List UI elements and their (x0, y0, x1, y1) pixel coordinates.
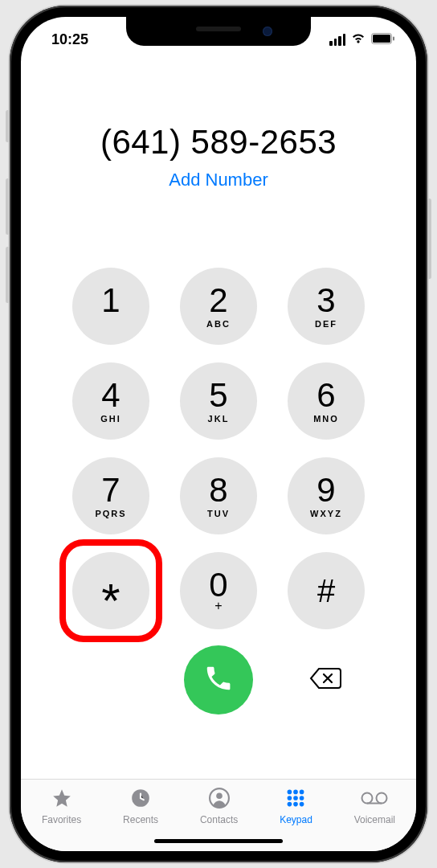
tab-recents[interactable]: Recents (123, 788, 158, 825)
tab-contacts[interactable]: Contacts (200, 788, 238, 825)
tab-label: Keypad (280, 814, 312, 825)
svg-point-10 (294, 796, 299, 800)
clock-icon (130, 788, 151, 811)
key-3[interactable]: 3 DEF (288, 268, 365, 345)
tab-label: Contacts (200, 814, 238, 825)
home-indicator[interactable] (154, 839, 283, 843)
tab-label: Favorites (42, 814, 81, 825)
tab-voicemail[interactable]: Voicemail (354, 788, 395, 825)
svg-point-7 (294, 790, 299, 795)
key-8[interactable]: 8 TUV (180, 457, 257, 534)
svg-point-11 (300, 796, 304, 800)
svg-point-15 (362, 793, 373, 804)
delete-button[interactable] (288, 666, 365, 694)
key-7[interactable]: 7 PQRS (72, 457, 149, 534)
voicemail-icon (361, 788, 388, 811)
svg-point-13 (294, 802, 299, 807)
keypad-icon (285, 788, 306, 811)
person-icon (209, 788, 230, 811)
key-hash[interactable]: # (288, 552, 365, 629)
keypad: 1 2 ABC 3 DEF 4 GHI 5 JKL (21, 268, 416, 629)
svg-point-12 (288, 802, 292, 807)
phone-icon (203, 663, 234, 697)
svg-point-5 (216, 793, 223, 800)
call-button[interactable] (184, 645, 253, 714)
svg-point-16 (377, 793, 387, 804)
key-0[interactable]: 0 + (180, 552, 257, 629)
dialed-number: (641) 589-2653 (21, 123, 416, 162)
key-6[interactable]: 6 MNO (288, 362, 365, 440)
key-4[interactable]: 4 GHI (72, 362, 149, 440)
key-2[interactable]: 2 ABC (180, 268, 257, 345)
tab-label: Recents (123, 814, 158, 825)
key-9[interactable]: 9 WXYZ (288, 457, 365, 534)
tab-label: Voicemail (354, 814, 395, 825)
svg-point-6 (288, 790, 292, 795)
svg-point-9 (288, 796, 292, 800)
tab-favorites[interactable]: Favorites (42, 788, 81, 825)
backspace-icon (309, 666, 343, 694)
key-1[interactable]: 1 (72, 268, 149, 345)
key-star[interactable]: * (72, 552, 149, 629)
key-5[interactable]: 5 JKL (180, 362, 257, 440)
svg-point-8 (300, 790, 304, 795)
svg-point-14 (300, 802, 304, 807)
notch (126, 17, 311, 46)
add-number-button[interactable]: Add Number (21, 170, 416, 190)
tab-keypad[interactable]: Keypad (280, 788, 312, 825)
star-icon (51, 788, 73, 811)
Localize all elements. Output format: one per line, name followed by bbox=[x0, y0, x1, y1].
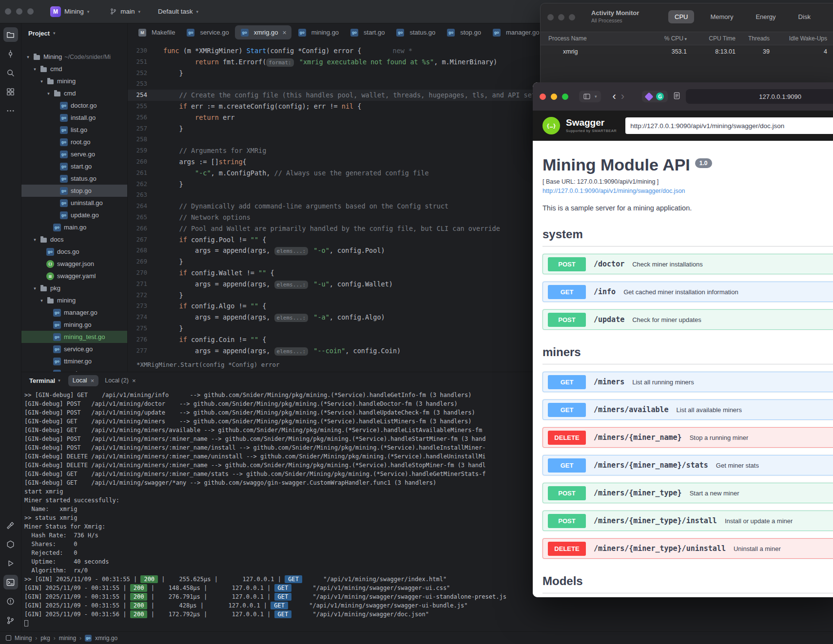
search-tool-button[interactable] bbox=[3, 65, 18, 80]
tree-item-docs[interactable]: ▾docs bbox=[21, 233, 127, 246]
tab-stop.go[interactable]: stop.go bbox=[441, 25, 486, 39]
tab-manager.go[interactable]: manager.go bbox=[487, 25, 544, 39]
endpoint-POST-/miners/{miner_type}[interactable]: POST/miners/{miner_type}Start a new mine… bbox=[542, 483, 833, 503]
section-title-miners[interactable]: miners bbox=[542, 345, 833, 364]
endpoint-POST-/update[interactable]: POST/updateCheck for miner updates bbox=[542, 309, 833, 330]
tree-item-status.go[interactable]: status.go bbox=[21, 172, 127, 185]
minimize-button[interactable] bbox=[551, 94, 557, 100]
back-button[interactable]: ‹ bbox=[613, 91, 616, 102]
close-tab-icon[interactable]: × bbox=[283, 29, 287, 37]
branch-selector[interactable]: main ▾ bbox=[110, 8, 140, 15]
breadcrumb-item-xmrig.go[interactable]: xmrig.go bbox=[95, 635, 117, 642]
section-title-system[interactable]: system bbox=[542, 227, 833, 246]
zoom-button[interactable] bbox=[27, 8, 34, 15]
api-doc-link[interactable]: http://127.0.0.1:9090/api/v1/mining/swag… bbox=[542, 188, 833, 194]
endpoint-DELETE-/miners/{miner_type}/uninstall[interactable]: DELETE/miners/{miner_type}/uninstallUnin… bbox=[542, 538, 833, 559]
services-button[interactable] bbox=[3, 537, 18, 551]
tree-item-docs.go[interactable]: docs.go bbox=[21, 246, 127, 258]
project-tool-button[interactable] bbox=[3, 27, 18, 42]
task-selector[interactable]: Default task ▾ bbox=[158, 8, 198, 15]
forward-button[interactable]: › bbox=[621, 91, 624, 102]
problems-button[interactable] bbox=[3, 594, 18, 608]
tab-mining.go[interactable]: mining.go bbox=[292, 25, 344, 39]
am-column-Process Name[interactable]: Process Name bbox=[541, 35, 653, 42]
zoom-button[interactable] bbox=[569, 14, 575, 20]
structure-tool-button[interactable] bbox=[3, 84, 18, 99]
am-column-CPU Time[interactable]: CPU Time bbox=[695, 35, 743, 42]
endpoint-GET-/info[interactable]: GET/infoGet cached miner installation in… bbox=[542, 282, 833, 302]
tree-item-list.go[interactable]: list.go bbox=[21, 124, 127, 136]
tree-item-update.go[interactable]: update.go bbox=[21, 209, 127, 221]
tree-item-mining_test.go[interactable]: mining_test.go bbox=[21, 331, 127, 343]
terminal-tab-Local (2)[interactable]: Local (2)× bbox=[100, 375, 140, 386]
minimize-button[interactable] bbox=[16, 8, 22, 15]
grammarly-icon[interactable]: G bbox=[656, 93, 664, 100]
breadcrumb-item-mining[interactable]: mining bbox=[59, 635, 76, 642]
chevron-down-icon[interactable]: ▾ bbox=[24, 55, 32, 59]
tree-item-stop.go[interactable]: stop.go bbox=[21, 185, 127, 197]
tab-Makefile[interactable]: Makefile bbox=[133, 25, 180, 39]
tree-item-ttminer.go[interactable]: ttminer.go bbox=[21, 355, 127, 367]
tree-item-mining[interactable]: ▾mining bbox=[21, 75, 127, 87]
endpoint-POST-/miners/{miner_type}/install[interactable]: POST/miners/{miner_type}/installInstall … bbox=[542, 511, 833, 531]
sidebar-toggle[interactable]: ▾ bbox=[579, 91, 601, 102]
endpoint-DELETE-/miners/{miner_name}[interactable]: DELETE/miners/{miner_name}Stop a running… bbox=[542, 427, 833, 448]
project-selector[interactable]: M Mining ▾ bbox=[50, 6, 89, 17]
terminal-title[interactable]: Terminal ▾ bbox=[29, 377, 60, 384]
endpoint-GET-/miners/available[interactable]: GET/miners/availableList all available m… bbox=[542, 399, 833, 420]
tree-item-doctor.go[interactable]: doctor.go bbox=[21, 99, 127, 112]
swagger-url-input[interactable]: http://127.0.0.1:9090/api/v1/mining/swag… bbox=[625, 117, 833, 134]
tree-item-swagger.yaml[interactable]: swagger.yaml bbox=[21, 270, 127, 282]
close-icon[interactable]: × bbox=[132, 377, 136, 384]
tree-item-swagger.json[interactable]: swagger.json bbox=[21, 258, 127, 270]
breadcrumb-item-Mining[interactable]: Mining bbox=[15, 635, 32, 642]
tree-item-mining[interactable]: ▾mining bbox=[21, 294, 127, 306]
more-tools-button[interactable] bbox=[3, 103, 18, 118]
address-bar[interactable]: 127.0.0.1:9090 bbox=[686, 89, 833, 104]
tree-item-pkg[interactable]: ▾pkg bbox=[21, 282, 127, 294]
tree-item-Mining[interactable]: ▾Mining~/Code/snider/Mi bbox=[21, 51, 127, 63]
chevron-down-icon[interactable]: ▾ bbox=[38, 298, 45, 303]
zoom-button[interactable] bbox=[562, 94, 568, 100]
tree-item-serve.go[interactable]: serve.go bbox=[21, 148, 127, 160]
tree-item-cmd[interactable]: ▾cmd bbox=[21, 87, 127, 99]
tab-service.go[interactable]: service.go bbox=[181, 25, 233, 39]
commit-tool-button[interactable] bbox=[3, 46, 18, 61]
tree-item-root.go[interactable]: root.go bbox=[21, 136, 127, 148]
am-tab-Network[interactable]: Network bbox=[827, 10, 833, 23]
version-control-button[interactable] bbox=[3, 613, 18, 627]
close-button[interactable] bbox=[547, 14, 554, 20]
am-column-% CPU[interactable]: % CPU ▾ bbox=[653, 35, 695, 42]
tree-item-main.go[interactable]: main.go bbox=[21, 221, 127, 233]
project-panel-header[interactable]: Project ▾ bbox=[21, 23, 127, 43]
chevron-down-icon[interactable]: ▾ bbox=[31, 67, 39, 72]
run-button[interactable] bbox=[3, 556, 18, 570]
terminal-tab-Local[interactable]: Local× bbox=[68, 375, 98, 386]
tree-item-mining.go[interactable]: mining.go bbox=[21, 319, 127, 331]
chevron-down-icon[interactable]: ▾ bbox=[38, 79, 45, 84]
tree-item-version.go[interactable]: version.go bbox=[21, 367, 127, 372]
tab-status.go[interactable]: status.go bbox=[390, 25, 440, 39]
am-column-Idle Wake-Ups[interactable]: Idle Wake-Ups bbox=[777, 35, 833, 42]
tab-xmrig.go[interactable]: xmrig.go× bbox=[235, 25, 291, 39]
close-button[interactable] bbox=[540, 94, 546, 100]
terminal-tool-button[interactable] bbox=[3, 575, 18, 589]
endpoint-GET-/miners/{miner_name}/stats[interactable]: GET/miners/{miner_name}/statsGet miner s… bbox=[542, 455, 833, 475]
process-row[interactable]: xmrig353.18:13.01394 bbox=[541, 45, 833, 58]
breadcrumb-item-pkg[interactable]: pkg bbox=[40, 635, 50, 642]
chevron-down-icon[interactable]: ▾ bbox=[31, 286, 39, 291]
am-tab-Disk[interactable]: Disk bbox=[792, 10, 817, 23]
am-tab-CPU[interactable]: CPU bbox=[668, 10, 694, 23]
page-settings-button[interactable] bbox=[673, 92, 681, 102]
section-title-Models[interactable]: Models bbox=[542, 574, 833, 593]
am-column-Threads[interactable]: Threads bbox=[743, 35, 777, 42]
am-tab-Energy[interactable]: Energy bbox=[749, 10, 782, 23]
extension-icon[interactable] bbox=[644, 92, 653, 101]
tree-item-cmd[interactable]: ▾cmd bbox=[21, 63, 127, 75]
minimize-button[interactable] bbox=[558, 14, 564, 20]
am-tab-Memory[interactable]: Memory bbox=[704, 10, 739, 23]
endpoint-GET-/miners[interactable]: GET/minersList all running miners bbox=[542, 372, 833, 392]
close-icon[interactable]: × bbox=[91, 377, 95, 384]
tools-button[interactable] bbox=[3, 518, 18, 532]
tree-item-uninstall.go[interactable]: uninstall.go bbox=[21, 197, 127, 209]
==
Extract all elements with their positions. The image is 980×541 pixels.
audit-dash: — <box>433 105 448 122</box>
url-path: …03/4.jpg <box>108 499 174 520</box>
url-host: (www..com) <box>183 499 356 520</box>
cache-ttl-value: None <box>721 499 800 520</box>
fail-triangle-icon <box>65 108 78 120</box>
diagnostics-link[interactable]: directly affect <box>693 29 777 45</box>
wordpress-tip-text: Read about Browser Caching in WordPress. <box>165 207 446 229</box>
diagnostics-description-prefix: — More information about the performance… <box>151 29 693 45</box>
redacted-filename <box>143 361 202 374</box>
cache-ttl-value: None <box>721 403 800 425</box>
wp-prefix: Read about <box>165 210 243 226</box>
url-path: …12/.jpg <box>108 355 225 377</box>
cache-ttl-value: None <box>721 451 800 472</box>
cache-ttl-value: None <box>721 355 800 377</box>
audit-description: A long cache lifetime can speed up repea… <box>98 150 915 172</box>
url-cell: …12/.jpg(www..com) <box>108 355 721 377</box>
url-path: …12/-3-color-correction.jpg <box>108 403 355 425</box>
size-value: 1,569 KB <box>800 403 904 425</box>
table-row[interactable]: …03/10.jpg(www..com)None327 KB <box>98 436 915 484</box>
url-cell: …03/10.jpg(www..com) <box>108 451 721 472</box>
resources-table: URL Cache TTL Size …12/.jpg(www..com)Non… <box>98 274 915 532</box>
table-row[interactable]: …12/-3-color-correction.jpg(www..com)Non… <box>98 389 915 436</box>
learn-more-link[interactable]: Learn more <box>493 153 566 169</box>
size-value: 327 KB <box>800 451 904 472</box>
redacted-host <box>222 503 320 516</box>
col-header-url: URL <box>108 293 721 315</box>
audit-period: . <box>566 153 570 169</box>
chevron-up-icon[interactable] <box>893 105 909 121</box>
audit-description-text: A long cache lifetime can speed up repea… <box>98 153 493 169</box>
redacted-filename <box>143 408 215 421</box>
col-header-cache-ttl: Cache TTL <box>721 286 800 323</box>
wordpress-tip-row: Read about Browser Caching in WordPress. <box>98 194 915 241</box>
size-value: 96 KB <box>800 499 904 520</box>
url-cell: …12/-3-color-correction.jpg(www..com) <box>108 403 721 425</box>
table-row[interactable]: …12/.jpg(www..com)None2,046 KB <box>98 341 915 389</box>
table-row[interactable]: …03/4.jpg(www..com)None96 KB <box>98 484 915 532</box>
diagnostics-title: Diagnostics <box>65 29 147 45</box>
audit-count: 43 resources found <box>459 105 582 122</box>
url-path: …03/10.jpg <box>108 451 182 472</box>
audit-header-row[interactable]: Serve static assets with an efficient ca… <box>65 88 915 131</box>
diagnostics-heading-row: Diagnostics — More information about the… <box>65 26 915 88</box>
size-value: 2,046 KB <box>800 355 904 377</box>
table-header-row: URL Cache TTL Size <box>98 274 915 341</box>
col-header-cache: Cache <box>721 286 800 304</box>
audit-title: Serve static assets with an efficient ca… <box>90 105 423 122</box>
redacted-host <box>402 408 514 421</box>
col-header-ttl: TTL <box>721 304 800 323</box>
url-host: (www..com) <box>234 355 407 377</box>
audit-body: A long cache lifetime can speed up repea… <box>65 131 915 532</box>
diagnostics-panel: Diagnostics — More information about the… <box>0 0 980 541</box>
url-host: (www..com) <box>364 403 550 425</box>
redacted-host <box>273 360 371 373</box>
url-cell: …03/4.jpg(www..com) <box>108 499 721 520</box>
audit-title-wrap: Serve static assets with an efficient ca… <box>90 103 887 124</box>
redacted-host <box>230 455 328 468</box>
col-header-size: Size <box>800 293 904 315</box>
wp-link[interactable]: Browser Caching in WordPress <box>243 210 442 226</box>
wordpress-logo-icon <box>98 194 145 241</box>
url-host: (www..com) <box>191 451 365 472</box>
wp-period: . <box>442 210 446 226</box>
---
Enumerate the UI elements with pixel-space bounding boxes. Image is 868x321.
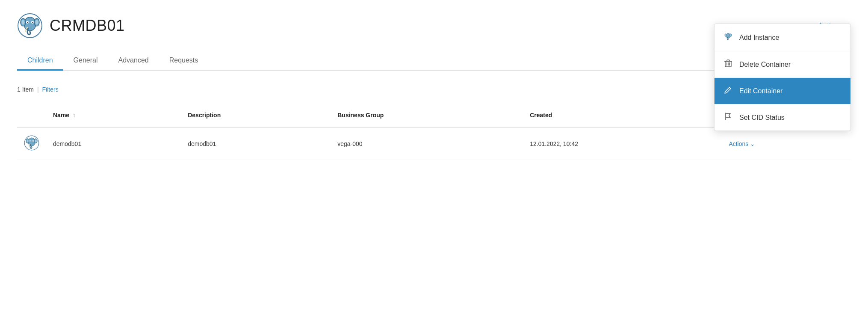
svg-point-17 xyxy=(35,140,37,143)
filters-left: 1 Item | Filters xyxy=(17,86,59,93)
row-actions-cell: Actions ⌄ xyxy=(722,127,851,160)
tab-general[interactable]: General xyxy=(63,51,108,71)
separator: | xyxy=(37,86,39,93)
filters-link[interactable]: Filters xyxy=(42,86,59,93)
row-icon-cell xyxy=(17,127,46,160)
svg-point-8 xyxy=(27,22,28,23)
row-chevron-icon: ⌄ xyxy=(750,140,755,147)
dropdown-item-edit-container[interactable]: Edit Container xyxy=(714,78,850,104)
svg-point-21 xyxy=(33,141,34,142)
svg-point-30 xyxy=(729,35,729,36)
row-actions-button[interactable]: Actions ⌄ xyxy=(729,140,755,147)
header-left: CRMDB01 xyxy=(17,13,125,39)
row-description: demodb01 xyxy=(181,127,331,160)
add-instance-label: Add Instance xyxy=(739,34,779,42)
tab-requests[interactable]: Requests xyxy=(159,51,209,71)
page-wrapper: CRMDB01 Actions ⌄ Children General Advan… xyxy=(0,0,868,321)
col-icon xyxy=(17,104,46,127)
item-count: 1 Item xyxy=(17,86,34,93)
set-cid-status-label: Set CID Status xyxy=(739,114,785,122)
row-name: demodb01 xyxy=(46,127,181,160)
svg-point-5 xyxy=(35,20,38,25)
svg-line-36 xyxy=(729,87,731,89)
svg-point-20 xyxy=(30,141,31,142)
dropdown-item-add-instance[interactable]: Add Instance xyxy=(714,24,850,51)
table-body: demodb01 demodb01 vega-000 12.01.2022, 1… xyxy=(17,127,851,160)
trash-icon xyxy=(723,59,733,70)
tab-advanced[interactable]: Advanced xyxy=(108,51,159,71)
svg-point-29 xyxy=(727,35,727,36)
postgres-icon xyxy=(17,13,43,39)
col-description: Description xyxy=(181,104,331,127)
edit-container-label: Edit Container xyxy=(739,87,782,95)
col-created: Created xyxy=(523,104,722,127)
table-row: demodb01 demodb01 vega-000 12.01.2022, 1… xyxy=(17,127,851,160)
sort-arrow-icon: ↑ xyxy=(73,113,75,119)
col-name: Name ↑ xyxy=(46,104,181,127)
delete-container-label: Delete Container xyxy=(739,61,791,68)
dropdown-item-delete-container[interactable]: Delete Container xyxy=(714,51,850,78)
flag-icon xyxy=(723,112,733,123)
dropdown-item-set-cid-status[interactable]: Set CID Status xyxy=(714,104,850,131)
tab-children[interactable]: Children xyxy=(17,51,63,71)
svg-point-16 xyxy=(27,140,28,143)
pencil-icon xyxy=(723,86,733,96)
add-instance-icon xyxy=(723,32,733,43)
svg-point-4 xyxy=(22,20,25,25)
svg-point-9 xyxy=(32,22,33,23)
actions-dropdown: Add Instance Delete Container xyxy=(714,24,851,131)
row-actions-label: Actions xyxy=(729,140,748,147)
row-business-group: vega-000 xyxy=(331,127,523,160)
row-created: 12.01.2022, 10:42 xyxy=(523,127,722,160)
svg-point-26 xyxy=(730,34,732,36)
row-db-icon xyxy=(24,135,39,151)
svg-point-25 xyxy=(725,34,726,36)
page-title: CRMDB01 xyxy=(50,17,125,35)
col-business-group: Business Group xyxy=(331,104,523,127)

Exercise instructions:
Over all the entries, say how many lines hold the string "tools". The reply is the number alone.

Your solution:
2